Monday, March 28, 2022

Post X

I built a fascist ideology to save just for myself. I've seen all the films I must see and will demonstrate consequent knowledge (such as there is) in the following notes and draftings.

I spent years writing inside a terminal. Many instances of just a note or two viewed in sequence makes itself a journal. One that's even on exact mark with this blog. It's a mass resurrection in this very post of ran-over and re-puzzled jottings into publication-sufficient fodder.

I admit it--a blog is still a very scary place to look upon, but in keeping with the overall body of work I'll keep building, even if I'm not sure where exactly to go. All I see now is the sky. I wish to be left alone; let me stare and stare some more. I'll will things to change into their ideal form, like in the dreams that follow urination. All I know is the things brow-beaten in. I am only my sticker-price, not what else you've said. All we've seen is the blood of dead ideas floating down the main thoroughfare. You know this as well as I. But your sickness leaves no choice. Our death would never change the course of life. All I can see is this line of thought conceived years ago. All I can feel is the mania in the words said then.

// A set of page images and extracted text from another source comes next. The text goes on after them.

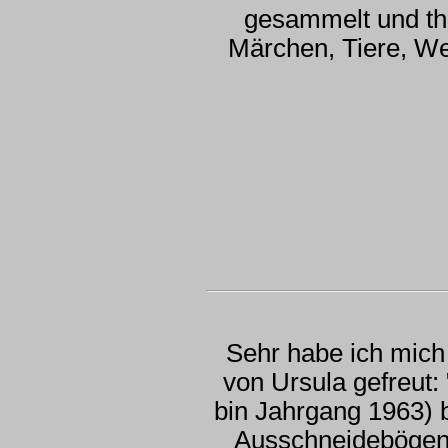
gesammelt und th
Märchen, Tiere, We
Sehr habe ich mich
von Ursula gefreut:
bin Jahrgang 1963) 
Ausschneidebögen 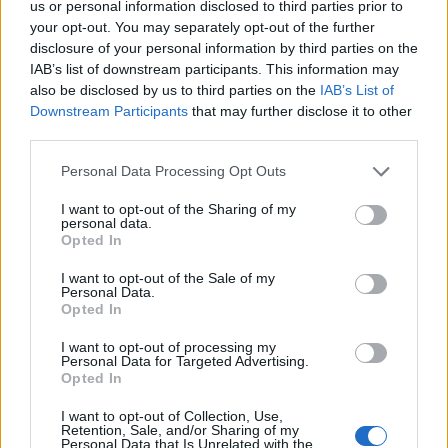
us or personal information disclosed to third parties prior to
your opt-out. You may separately opt-out of the further
Παιχνίδι από παντού στη Novibet με το
disclosure of your personal information by third parties on the
νέο Mobile App
IAB’s list of downstream participants. This information may
also be disclosed by us to third parties on the
IAB’s List of
Downstream Participants
that may further disclose it to other
third parties.
Personal Data Processing Opt Outs
Σπαντάου Βερολίνου
Σάκης Κεχαγιάς
Πόλο
I want to opt-out of the Sharing of my
personal data.
Opted In
COMMENTS
I want to opt-out of the Sale of my
Personal Data.
Opted In
Συνδεθείτε για να σχολιάσετε
I want to opt-out of processing my
Personal Data for Targeted Advertising.
Opted In
I want to opt-out of Collection, Use,
Retention, Sale, and/or Sharing of my
Personal Data that Is Unrelated with the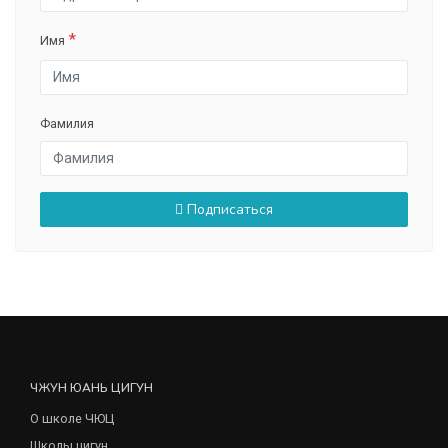
Имя
Фамилия
Подписаться
ЧЖУН ЮАНЬ ЦИГУН
О школе ЧЮЦ
Школы цигун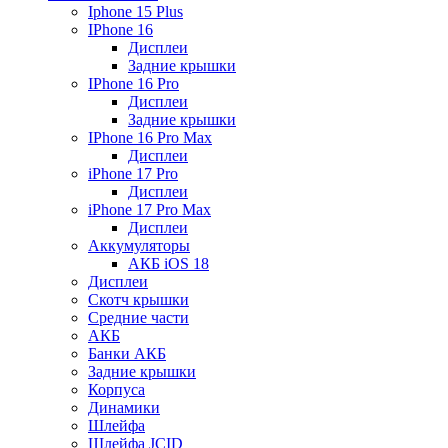
Iphone 15 Plus
IPhone 16
Дисплеи
Задние крышки
IPhone 16 Pro
Дисплеи
Задние крышки
IPhone 16 Pro Max
Дисплеи
iPhone 17 Pro
Дисплеи
iPhone 17 Pro Max
Дисплеи
Аккумуляторы
АКБ iOS 18
Дисплеи
Скотч крышки
Средние части
АКБ
Банки АКБ
Задние крышки
Корпуса
Динамики
Шлейфа
Шлейфа JCID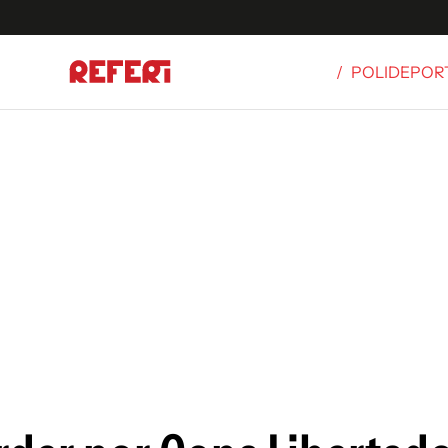
/
POLIDEPOR
Olímpicos
S
tbol
g
ortivo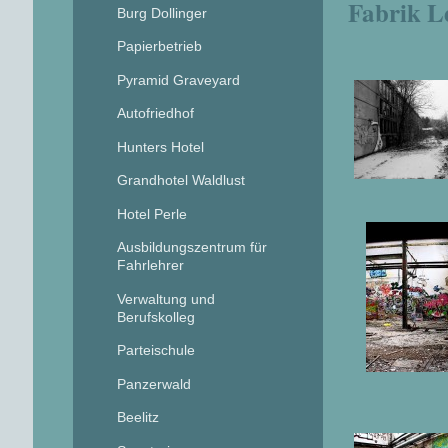
Fabrik L
Burg Dollinger
Papierbetrieb
Pyramid Graveyard
Autofriedhof
Hunters Hotel
Grandhotel Waldlust
Hotel Perle
Ausbildungszentrum für
Fahrlehrer
Verwaltung und
Berufskolleg
Parteischule
Panzerwald
Beelitz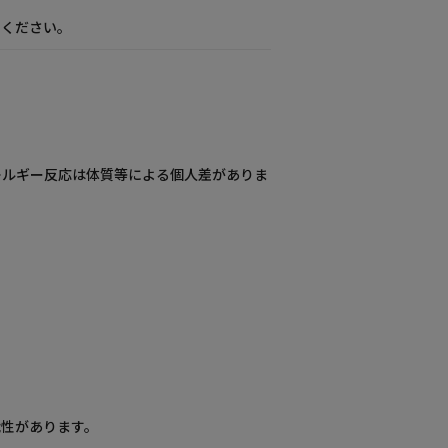
てください。
レルギー反応は体質等による個人差がありま
能性があります。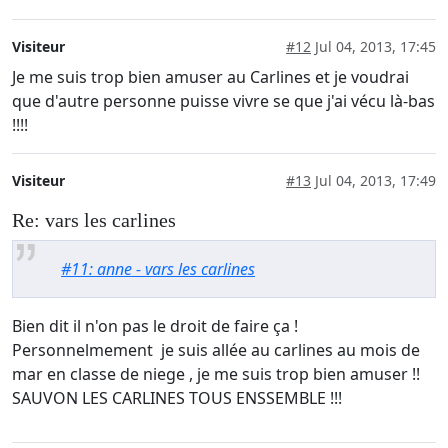
Visiteur
#12
Jul 04, 2013, 17:45
Je me suis trop bien amuser au Carlines et je voudrai
que d'autre personne puisse vivre se que j'ai vécu là-bas
!!!!
Visiteur
#13
Jul 04, 2013, 17:49
Re: vars les carlines
#11: anne - vars les carlines
Bien dit il n'on pas le droit de faire ça !
Personnelmement je suis allée au carlines au mois de
mar en classe de niege , je me suis trop bien amuser !!
SAUVON LES CARLINES TOUS ENSSEMBLE !!!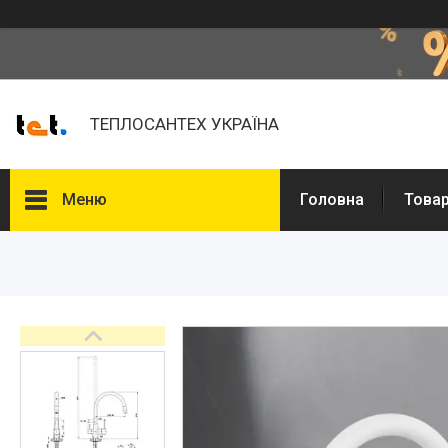
ТЕПЛОСАНТЕХ УКРАЇНА
Меню
Головна
Товар
Товари та послуги
Про нас
Відгуки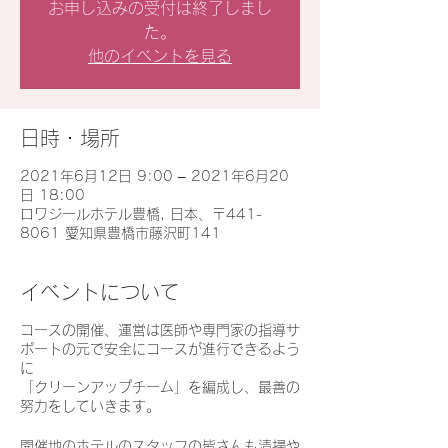
お申し込みの受付は終了しまし
た。
他のイベントを見る
日時・場所
2021年6月12日 9:00 – 2021年6月20
日 18:00
ロワジールホテル豊橋, 日本、〒441-
8061 愛知県豊橋市藤沢町141
イベントについて
コースの開催、運営は医師や専門家の指導サ
ポートの元で安全にコースが進行できるよう
に
「クリーンアップチーム」を編成し、最善の
努力をしていきます。
開催地のホテルのスタッフの皆さんも清掃や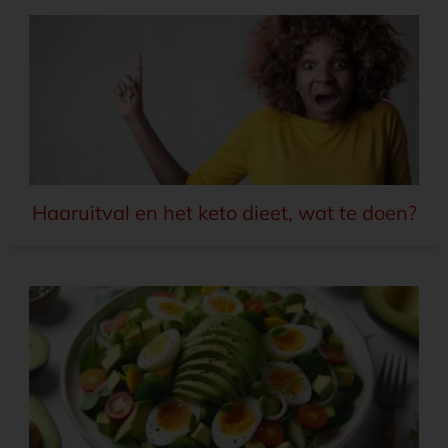
Haaruitval en het keto dieet, wat te doen?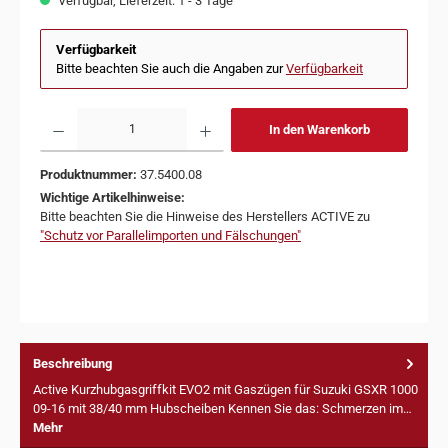
Verfügbar, Lieferzeit: 1 - 3 Tage
Verfügbarkeit
Bitte beachten Sie auch die Angaben zur
Verfügbarkeit
In den Warenkorb
Produktnummer:
37.5400.08
Wichtige Artikelhinweise:
Bitte beachten Sie die Hinweise des Herstellers ACTIVE zu
"Schutz vor Parallelimporten und Fälschungen"
Beschreibung
Active Kurzhubgasgriffkit EVO2 mit Gaszügen für Suzuki GSXR 1000
09-16 mit 38/40 mm Hubscheiben Kennen Sie das: Schmerzen im…
Mehr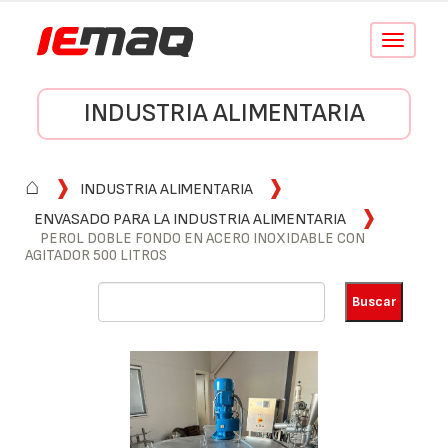
Conmutar
navegació
INDUSTRIA ALIMENTARIA
⌂
INDUSTRIA ALIMENTARIA
ENVASADO PARA LA INDUSTRIA ALIMENTARIA
PEROL DOBLE FONDO EN ACERO INOXIDABLE CON
AGITADOR 500 LITROS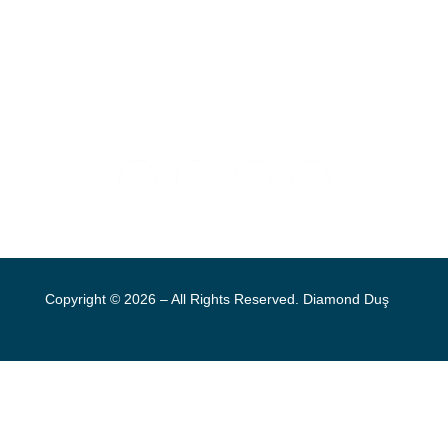
Ferhatpaşa Mah. Mareşal Fevzi Çakmak Cad. G35 Sok.No:48
Ataşehir / İSTANBUL
+90 (216) 479 66 58
Copyright © 2026 – All Rights Reserved. Diamond Duş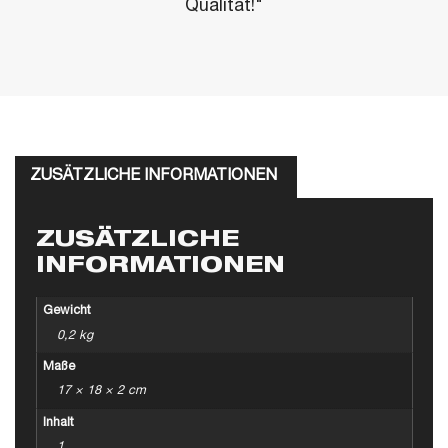
Qualität!"
ZUSÄTZLICHE INFORMATIONEN
ZUSÄTZLICHE
INFORMATIONEN
Gewicht
0,2 kg
Maße
17 × 18 × 2 cm
Inhalt
1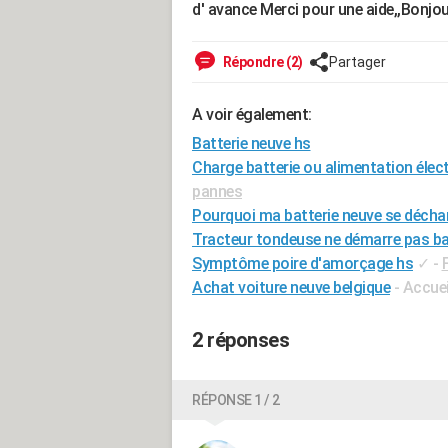
d' avance Merci pour une aide,,Bonjou
Répondre (2)
Partager
A voir également:
Batterie neuve hs
Charge batterie ou alimentation élect
pannes
Pourquoi ma batterie neuve se décha
Tracteur tondeuse ne démarre pas ba
Symptôme poire d'amorçage hs
✓
-
Achat voiture neuve belgique
- Accuei
2 réponses
RÉPONSE 1 / 2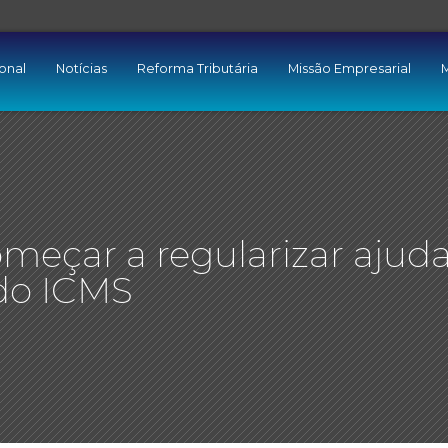
ional
Notícias
Reforma Tributária
Missão Empresarial
M
eçar a regularizar ajud
 do ICMS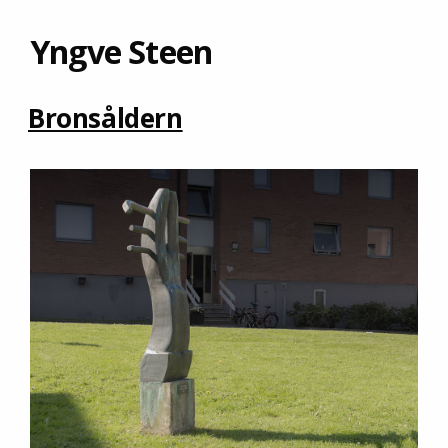
Yngve Steen
Bronsåldern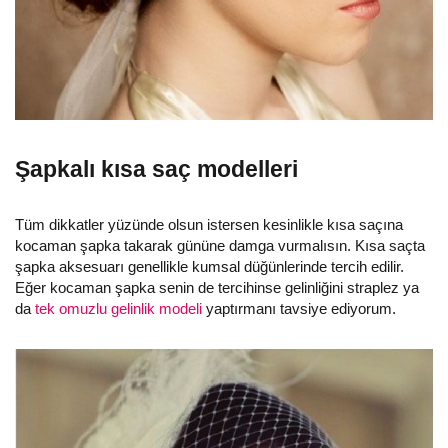
Şapkalı kısa saç modelleri
Tüm dikkatler yüzünde olsun istersen kesinlikle kısa saçına
kocaman şapka takarak gününe damga vurmalısın. Kısa saçta
şapka aksesuarı genellikle kumsal düğünlerinde tercih edilir.
Eğer kocaman şapka senin de tercihinse gelinliğini straplez ya
da
tek omuzlu gelinlik modeli
yaptırmanı tavsiye ediyorum.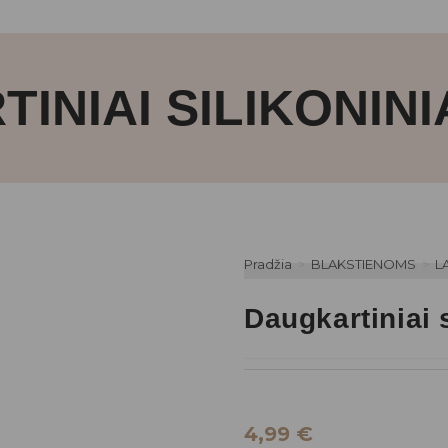
INIAI SILIKONINIA
Pradžia
>
BLAKSTIENOMS
>
L
Daugkartiniai s
4,99
€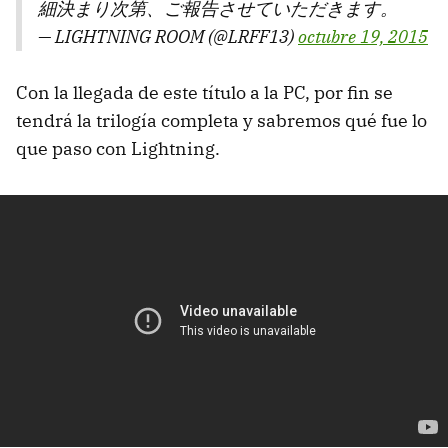
細決まり次第、ご報告させていただきます。
— LIGHTNING ROOM (@LRFF13)
octubre 19, 2015
Con la llegada de este título a la PC, por fin se
tendrá la trilogía completa y sabremos qué fue lo
que paso con Lightning.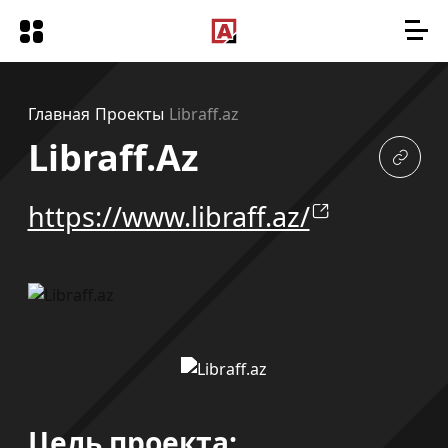
Главная
Проекты
Libraff.az
Libraff.az
https://www.libraff.az/
Цель проекта: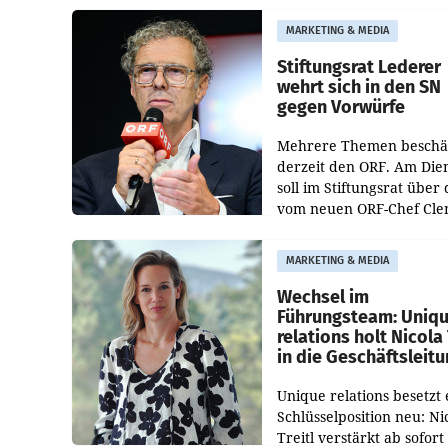
freigegeben: Die
MARKETING & MEDIA
Bundeswettbewerbsbeh
und der Bundeskartellan
Stiftungsrat Lederer
wehrt sich in den SN
gegen Vorwürfe
Mehrere Themen beschä
derzeit den ORF. Am Die
soll im Stiftungsrat über 
vom neuen ORF-Chef Cl
Pig vorgeschlagenen
Besetzungen für die
MARKETING & MEDIA
Direktionen abgestimmt
werden.
Wechsel im
Führungsteam: Uniq
relations holt Nicola 
in die Geschäftsleit
Unique relations besetzt 
Schlüsselposition neu: Ni
Treitl verstärkt ab sofort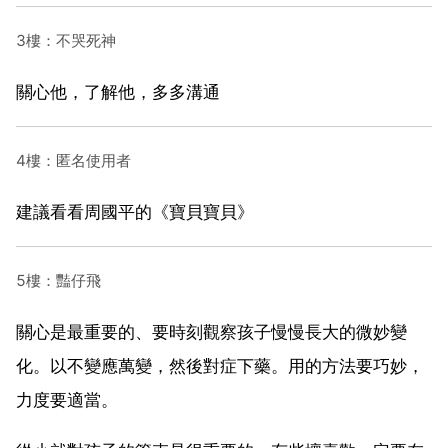
3樓：不哭死神
關心他，了解他，多多溝通
4樓：匿名使用者
建議看看周國平的《寶貝寶貝》
5樓：豔仔飛
關心是最重要的、要時刻觀察孩子慢慢長大的微妙變
化。以不變應萬變，然後對症下藥。用的方法要巧妙，
力度要適當。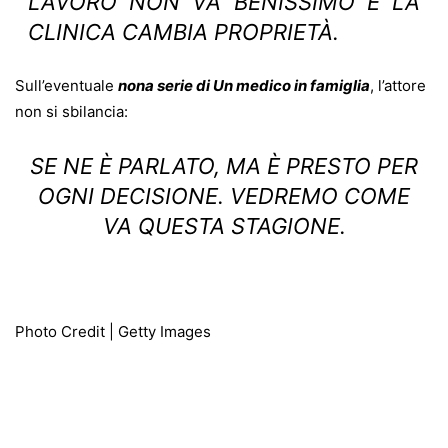
LAVORO NON VA BENISSIMO E LA
CLINICA CAMBIA PROPRIETÀ.
Sull’eventuale
nona serie di Un medico in famiglia
, l’attore
non si sbilancia:
SE NE È PARLATO, MA È PRESTO PER
OGNI DECISIONE. VEDREMO COME
VA QUESTA STAGIONE.
Photo Credit | Getty Images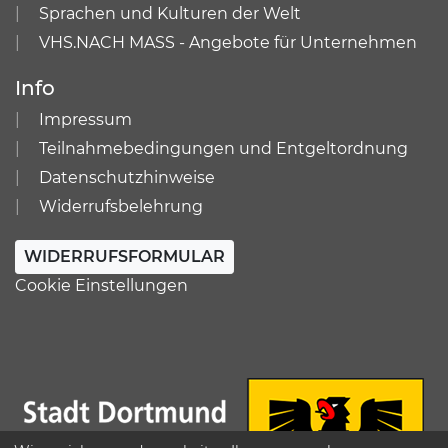
Sprachen und Kulturen der Welt
VHS.NACH MASS - Angebote für Unternehmen
Info
Impressum
Teilnahmebedingungen und Entgeltordnung
Datenschutzhinweise
Widerrufsbelehrung
WIDERRUFSFORMULAR
Cookie Einstellungen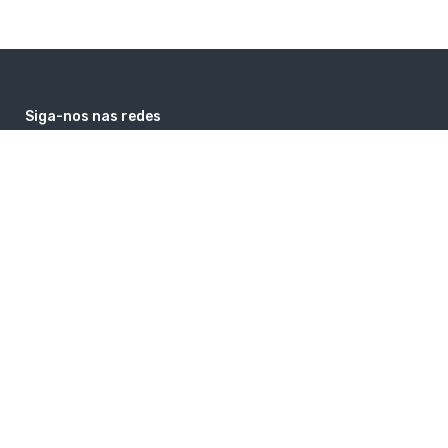
Siga-nos nas redes
facebook
instagram
google
youtube
Contatos
comercial@guiaholanda.com
+31 6 26464369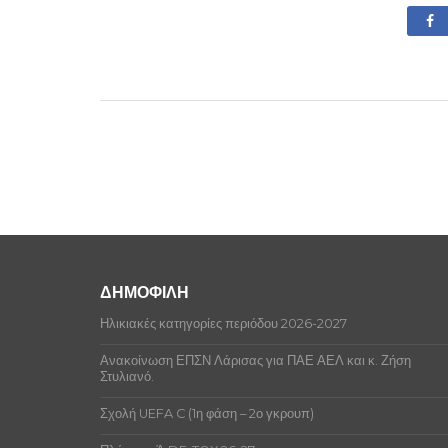
ΔΗΜΟΦΙΛΗ
Ηλικιακές κατηγορίες περιόδου 2026-2027
Ανακοίνωση ΕΠΣΝ Λάρισας για ΠΑΕ ΑΕΛ και κ. Ζήση
Στυλιανό.
Σχολή UEFA C (1η φάση – 2ο γκρουπ)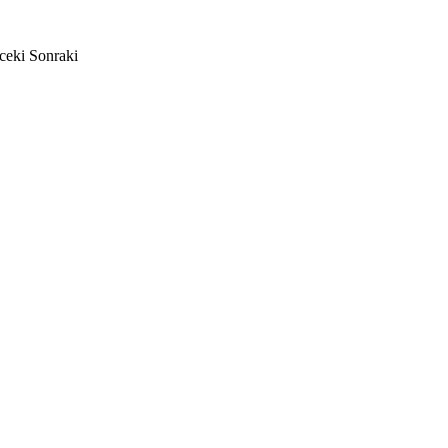
ceki
Sonraki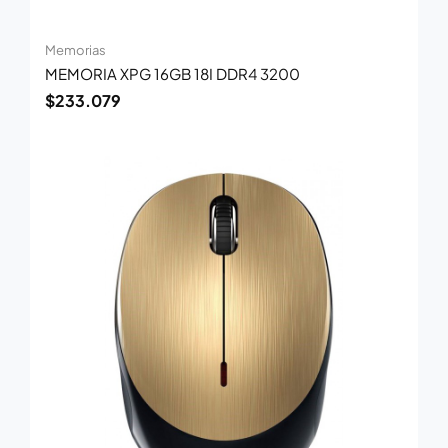
Memorias
MEMORIA XPG 16GB 18I DDR4 3200
$
233.079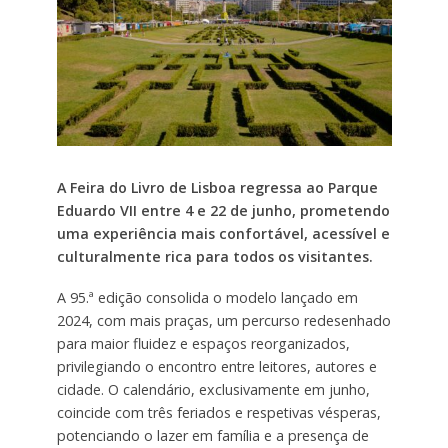
A Feira do Livro de Lisboa regressa ao Parque
Eduardo VII entre 4 e 22 de junho, prometendo
uma experiência mais confortável, acessível e
culturalmente rica para todos os visitantes.
A 95.ª edição consolida o modelo lançado em
2024, com mais praças, um percurso redesenhado
para maior fluidez e espaços reorganizados,
privilegiando o encontro entre leitores, autores e
cidade. O calendário, exclusivamente em junho,
coincide com três feriados e respetivas vésperas,
potenciando o lazer em família e a presença de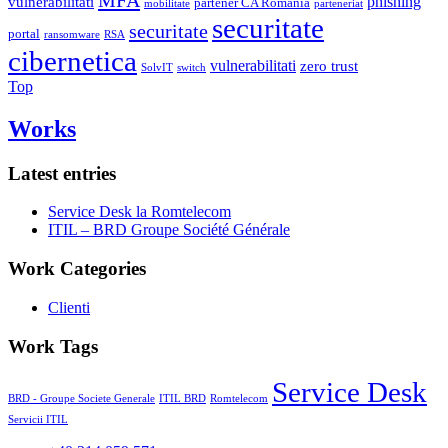
vulnerabilitati
phishing
partener CA Romania
mobilitate
parteneriat
securitate
securitate
portal
ransomware
RSA
cibernetica
vulnerabilitati
zero trust
SolvIT
switch
Top
Works
Latest entries
Service Desk la Romtelecom
ITIL – BRD Groupe Société Générale
Work Categories
Clienti
Work Tags
Service Desk
BRD - Groupe Societe Generale
ITIL BRD
Romtelecom
Servicii ITIL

Nighttime stills coinciding with emotional sameness. A page of The Lord of the Rings, then falling asleep. Drinking two Modelos, day after day, then repeat with two Old Mills. Forcing changes to find the necessary answers. Finally a better tasting beer at a place made for friday nights. Writing down every single interest you have to get out of the boredom of it all. For a reason, delaying post-interval Andrei Rublev, not watching Last Tango. Still not aware of tone. First Seti then New Coke; we stare at the puzzlement on Mackenzie Davis then Kerry Bische then the other. Back to Nocal, finally. I read something Saturday. The title possibly Modern Theatre of France or French Modern Theatre. I read it Sunday, too, though in a worse way. The sanitized early-00s library with extensive magazine selection. No way to read one and escape the bit. I read Ars Poetica:

To look at the river made of time and water
And remember that time is another river,
To know that we are lost like the river
And that faces dissolve like water.
To be aware that waking dreams it is not asleep
While it is another dream, and that the death
That our flesh goes in fear of is that death
Which comes every night and is called sleep.

To feel that waking is another dream
that dreams of not dreaming and that the death
we fear in our bones is the death
that every night we call a dream.

I'm behind; I don't ask for another history, but that's just pride. I need to write directly to the source. Evolve to the modern practice. If it's a Bergman film, make sure it's interesting enough. The bends of the road keep the driver on her toes, constantly reassuring herself, blocking out the warningless signs in front of her. She brakes harder than advised at the bends, the bounds of expected wear and tear exceeded. The stateless existence interferes with progress. In a seeming sort of way, the reptiles packed tightly in one large vat, their streamlined lifelessnesses increasing efficiency for all those involved. Keep wooden boxes upon your feet. The scaled coffins will keep you asleep. I moved the mouse right. I'm hungry right now. It's just a very small portion of the very large snowball that's still accumulating size. What is the final solution, without alcohol. Not so dulled anymore, just dread that follows euphoria--the leftover stoned diaphragm. I've been sitting here too long. I doubt there's any predisposition at all. The scale blurs at the extremes. Now having re-reached the can't read state I can say it's only a meager effect. I like to think that if I did open a book, I would have some sort of sensation. I like to imagine things. You're reading this for the wrong reasons--though it could be argued (and very well) that I'm writing this for wrong reasons as well. Not just the not right, the perfect and diamond-cut, wrong. I'm always looking around into precisely wrong places.

Vitti walks through Sicily, going from one building to the next, destination-less, haunted into boredom. A feeble Sandler rebuilds into form. The presiding moral abyss leaves Jack to go through. Our simple needs privacy and support sometimes leave us, and with it morality. Walking through a park to keep to basic channels.

Tagging behind, not pouting, but slowed by physical limits, compensation only through exertion. An unfamiliar story still faithful to itself, a familiar story faithful to its familiarities and its medium's necessities. A car swerves out of my lane, though I don't swerve. A boat with some passengers; just boaters and a body of water. Overall, news is good. I'll spare the rest for fear of serious degeneration.